* _What to produce_:
Give an exact copy of the data that follows, but none of its pictures.

* _Data_:
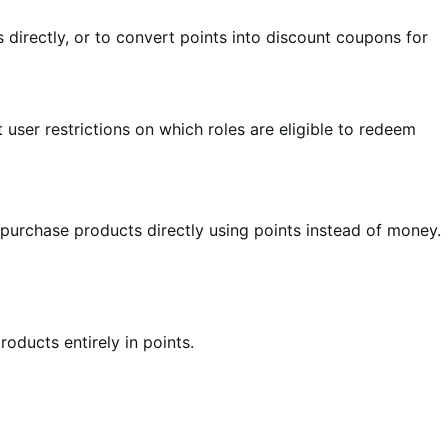
directly, or to convert points into discount coupons for
user restrictions on which roles are eligible to redeem
 purchase products directly using points instead of money.
oducts entirely in points.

* _Finished task_:
directly, or to convert points into discount coupons for
user restrictions on which roles are eligible to redeem
 purchase products directly using points instead of money.
oducts entirely in points.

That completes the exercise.